Regarding the airborne fungi, we found that airborne fungi were significantly associated with the higher prevalence of asthma or allergy, and this result was consistent with the observation in previous studies. It was found that the airborne fungi in allergic/asthmatic children’s house (the average annual concentration of total fungi was 110,091 CFU m−3) was significantly higher than that in healthy children’s house (the average annual concentration of total fungi was 107,850 CFU m−3) (Sharma et al. 2011). In addition, previous studies also demonstrated that indoor dampness/visible mold/mold odor heightened the incidence of asthma in children (Fisk et al. 2007; Hwang et al. 2011).

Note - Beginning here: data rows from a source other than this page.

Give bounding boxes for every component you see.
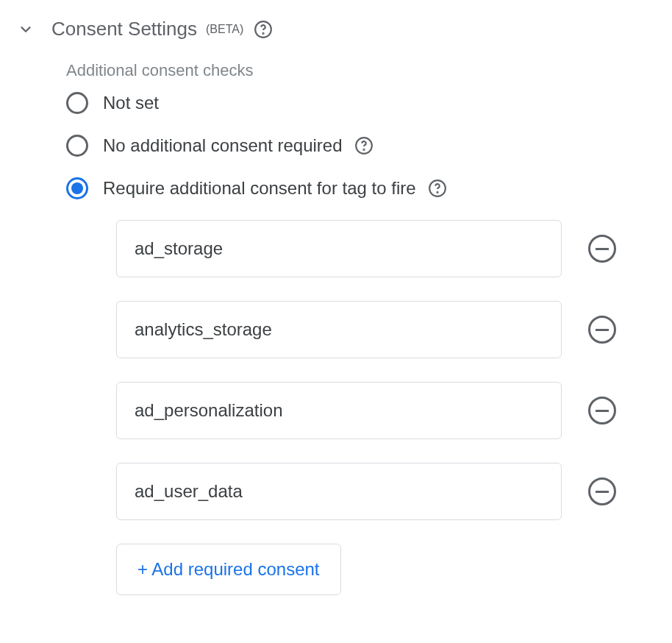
consent-input[interactable]: [116, 463, 562, 520]
consent-input[interactable]: [116, 301, 562, 358]
help-icon[interactable]: [254, 20, 273, 39]
radio-label: Require additional consent for tag to fi…: [103, 178, 447, 199]
radio-not-set[interactable]: Not set: [66, 92, 654, 114]
help-icon[interactable]: [354, 136, 373, 155]
svg-point-5: [437, 192, 437, 193]
add-required-consent-button[interactable]: + Add required consent: [116, 544, 341, 595]
beta-label: (BETA): [206, 23, 243, 36]
consent-settings-content: Additional consent checks Not set No add…: [66, 61, 654, 595]
radio-circle-selected: [66, 177, 88, 199]
remove-consent-button[interactable]: [588, 316, 616, 344]
remove-consent-button[interactable]: [588, 235, 616, 263]
chevron-down-icon: [18, 21, 34, 38]
consent-list: + Add required consent: [116, 220, 654, 595]
radio-require-additional[interactable]: Require additional consent for tag to fi…: [66, 177, 654, 199]
consent-row: [116, 301, 654, 358]
radio-label: Not set: [103, 93, 159, 113]
radio-no-additional[interactable]: No additional consent required: [66, 135, 654, 157]
help-icon[interactable]: [428, 179, 447, 198]
radio-label: No additional consent required: [103, 135, 373, 156]
consent-input[interactable]: [116, 382, 562, 439]
radio-circle: [66, 135, 88, 157]
radio-circle: [66, 92, 88, 114]
remove-consent-button[interactable]: [588, 477, 616, 505]
consent-row: [116, 382, 654, 439]
svg-point-1: [263, 32, 264, 33]
consent-input[interactable]: [116, 220, 562, 277]
section-title-text: Consent Settings: [51, 18, 197, 40]
consent-row: [116, 220, 654, 277]
consent-settings-header[interactable]: Consent Settings (BETA): [18, 18, 654, 40]
svg-point-3: [363, 149, 364, 150]
subsection-label: Additional consent checks: [66, 61, 654, 80]
consent-row: [116, 463, 654, 520]
section-title: Consent Settings (BETA): [51, 18, 273, 40]
remove-consent-button[interactable]: [588, 397, 616, 424]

For environmental factors, we found that the use of fragrances was positively associated with airborne endotoxin. So far, no study has been conducted on the association between fragrances and endotoxin. Further exploration of the relationship between the use of fragrances and airborne endotoxin concentration will be needed for full understanding of the story. We also found that there were higher airborne bacteria and fungi concentrations in the home with carpets compared with the home without carpets, while only the results of airborne bacteria with statistical significance. Previously, there were many studies that investigated bacteria and fungi in household carpet (Karvonen et al. 2015; Macher 2001; Pekkanen et al. 2007) and they found that culturable bacteria and fungi could be isolated from carpet dust. Bacteria and fungi in carpet dust might be the source of indoor bacteria and fungi.

Our study has some limitations. Firstly, the health outcome in our study only focused on case–control status and did not discuss the severity of the disease. Secondly, the present study was a case–control study design, not a longitudinal study, so it hardly confirms a causal relationship between airborne endotoxin and asthma and allergy status. Thirdly, small sample sizes limited the conclusion and increase potential biases related to these data.

Conclusion

In conclusion, the highest prevalence of asthma/allergy was observed in the third quartile of household airborne endotoxin (between 0.67 and 1.97 EU m−3) and fungi (between 314 and 699 CFU m−3) with OR of 4.88 (95% CI 1.16–20.55) and 4.47 (95% CI 1.13–17.69), respectively.